Newark celebrates new arena by laying off city workers, selling off water system

With the New Jersey Devils firmly ensconced in their new publicly funded arena, and the Nets set to join them for two years this fall, the city of Newark should be seeing the benefits of that new-sports-team economic pixie dust right about now, right?

To address what he calls the biggest budget crisis in a generation, Newark Mayor Cory Booker is proposing a radical restructuring of city government, which includes massive layoffs, cuts in employee benefits, departmental reorganizations and the creation of a municipal utilities authority.

Erm, okay, not so much, then. But at least the new arena must have helped spur some revitalization of downtown Newark?

The James administration always said the $200 million investment was not about an arena but about downtown development and tax revenue and jobs — not just arena jobs, but jobs from all the new retail stores, commercial spaces and residencies that were going up in the arena district.
On Thursday, all I saw was a lot of parking lots.
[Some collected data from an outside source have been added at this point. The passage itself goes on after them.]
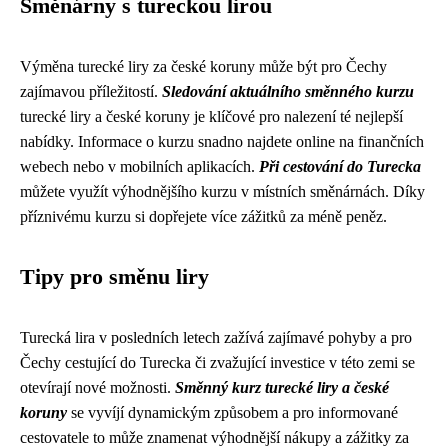
Směnárny s tureckou lirou
Výměna turecké liry za české koruny může být pro Čechy
zajímavou příležitostí.
Sledování aktuálního směnného kurzu
turecké liry a české koruny je klíčové pro nalezení té nejlepší
nabídky. Informace o kurzu snadno najdete online na finančních
webech nebo v mobilních aplikacích.
Při cestování do Turecka
můžete využít výhodnějšího kurzu v místních směnárnách. Díky
příznivému kurzu si dopřejete více zážitků za méně peněz.
Tipy pro směnu liry
Turecká lira v posledních letech zažívá zajímavé pohyby a pro
Čechy cestující do Turecka či zvažující investice v této zemi se
otevírají nové možnosti.
Směnný kurz turecké liry a české
koruny
se vyvíjí dynamickým způsobem a pro informované
cestovatele to může znamenat výhodnější nákupy a zážitky za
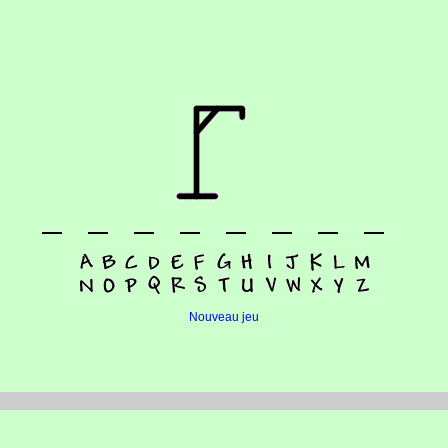
Nouveau jeu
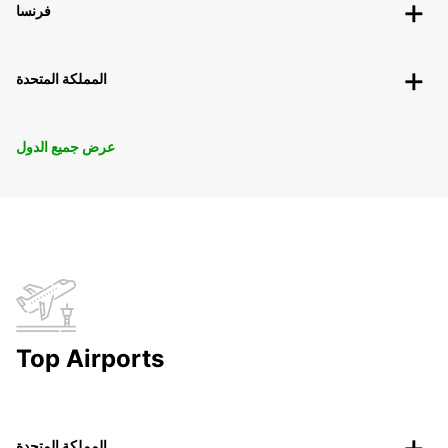
فرنسا
المملكة المتحدة
عرض جميع الدول
Top Airports
المملكة المتحدة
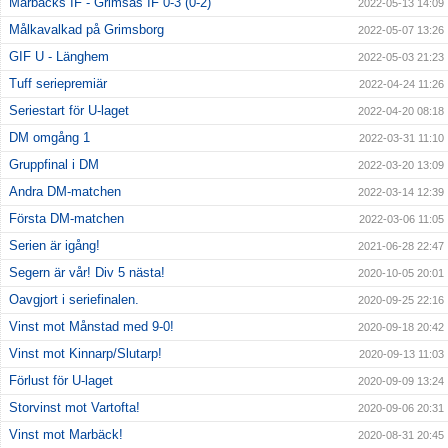
Marbäcks IF - Grimsås IF 0-3 (0-2)
2022-05-13 14:09
Målkavalkad på Grimsborg
2022-05-07 13:26
GIF U - Länghem
2022-05-03 21:23
Tuff seriepremiär
2022-04-24 11:26
Seriestart för U-laget
2022-04-20 08:18
DM omgång 1
2022-03-31 11:10
Gruppfinal i DM
2022-03-20 13:09
Andra DM-matchen
2022-03-14 12:39
Första DM-matchen
2022-03-06 11:05
Serien är igång!
2021-06-28 22:47
Segern är vår! Div 5 nästa!
2020-10-05 20:01
Oavgjort i seriefinalen.
2020-09-25 22:16
Vinst mot Månstad med 9-0!
2020-09-18 20:42
Vinst mot Kinnarp/Slutarp!
2020-09-13 11:03
Förlust för U-laget
2020-09-09 13:24
Storvinst mot Vartofta!
2020-09-06 20:31
Vinst mot Marbäck!
2020-08-31 20:45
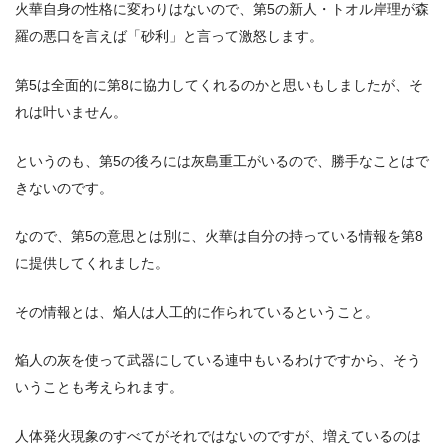
火華自身の性格に変わりはないので、第5の新人・トオル岸理が森
羅の悪口を言えば「砂利」と言って激怒します。
第5は全面的に第8に協力してくれるのかと思いもしましたが、そ
れは叶いません。
というのも、第5の後ろには灰島重工がいるので、勝手なことはで
きないのです。
なので、第5の意思とは別に、火華は自分の持っている情報を第8
に提供してくれました。
その情報とは、焔人は人工的に作られているということ。
焔人の灰を使って武器にしている連中もいるわけですから、そう
いうことも考えられます。
人体発火現象のすべてがそれではないのですが、増えているのは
The only arena district enterprise that the Devils brag about is the Brick City Coffee shop on the ground floor of the Rock's parking deck.

That's Newark Star-Ledger blogger Joan Whitlow, but it's the same thing I saw the last time I walked around the arena. (Though the New York Times' ever-rosy-eyed Ken Belson raved about all the development that is "planned.")

Now, it's certainly true that Newark's fiscal issues run deeper than a bad arena deal (whose total public cost is actually closer to $400 million than the $200 million figure Whitlow cites). But as Whitlow notes, it certainly isn't helping matters that Newark is stuck with hundreds of millions of dollars in added debt and a deadbeat tenant at a time when it's in desperate need of cash:

The previous administration, under Mayor Sharpe James, sank more than $200 million in city money into a lopsided partnership with the New Jersey Devils hockey team. The team put up $100 million to build the arena, known as the Rock. In return, the Devils got a lease so tilted, the team claimed the rent wasn't due because the city owed the Devils money. The lease even precluded the city from taking its recalcitrant tenant to court.
For months the city has been negotiating to collect the rent and get a few million more here and there out of a lease that provides too few financial sweeteners for Newark. But talks broke down this week. Most of the issues are headed for arbitration. The city is suing over the Devils claim for a couple million dollars a year in guaranteed parking revenues. Lawyers fees and legal risks: It's the mess that has grown from what I believe to have been a bad deal to begin with.

The lesson here isn't even so much "don't build a hockey arena"; it's "don't build a hockey arena that assigns almost all the costs to your city and then gets you nothing back in the lease." But then, since getting something for nothing is the modus operandi of most sports teams these days, in most cases no team is going to want your lousy hockey arena unless you agree to let them keep all the money from it.

I hate to say "I told you so," but I'll happily link to it.